• What this task involves
If a line in the data below includes the string "podrá", please return a copy of it.

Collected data
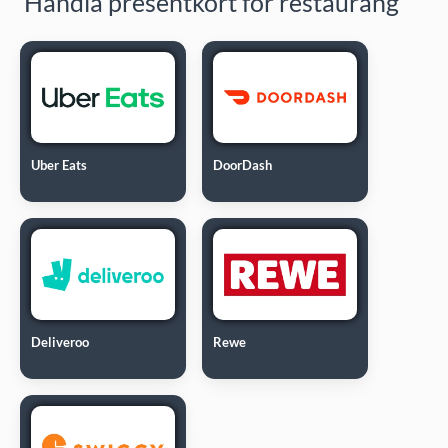
Handla presentkort för restaurang
Uber Eats
DoorDash
Deliveroo
Rewe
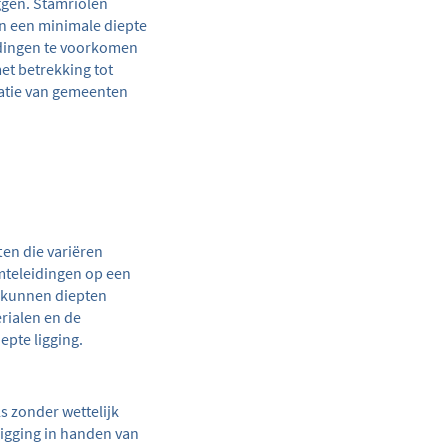
ggen. Stamriolen
en een minimale diepte
idingen te voorkomen
met betrekking tot
tatie van gemeenten
en die variëren
mteleidingen op een
n kunnen diepten
erialen en de
epte ligging.
 zonder wettelijk
ligging in handen van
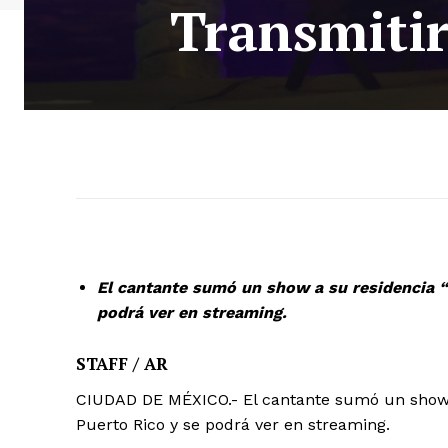
Transmiti
El cantante sumó un show a su residencia “
podrá ver en streaming.
STAFF / AR
CIUDAD DE MÉXICO.- El cantante sumó un show a
Puerto Rico y se podrá ver en streaming.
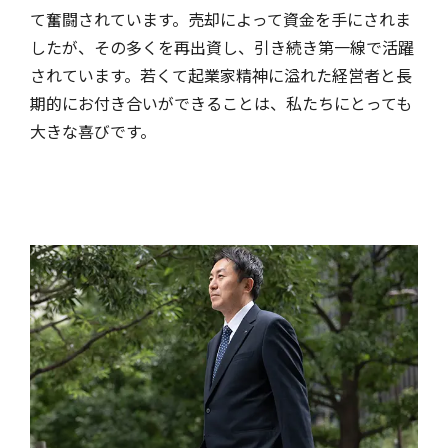
て奮闘されています。売却によって資金を手にされま
したが、その多くを再出資し、引き続き第一線で活躍
されています。若くて起業家精神に溢れた経営者と長
期的にお付き合いができることは、私たちにとっても
大きな喜びです。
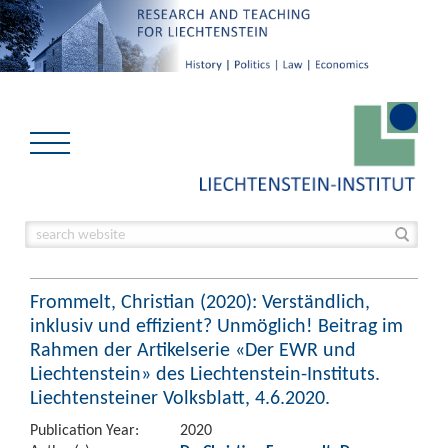
Frommelt, Christian (2020): Verständlich,
inklusiv und effizient? Unmöglich! Beitrag im
Rahmen der Artikelserie «Der EWR und
Liechtenstein» des Liechtenstein-Instituts.
Liechtensteiner Volksblatt, 4.6.2020.
Publication Year:
2020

• Your response
podrá ver en streaming.
Puerto Rico y se podrá ver en streaming.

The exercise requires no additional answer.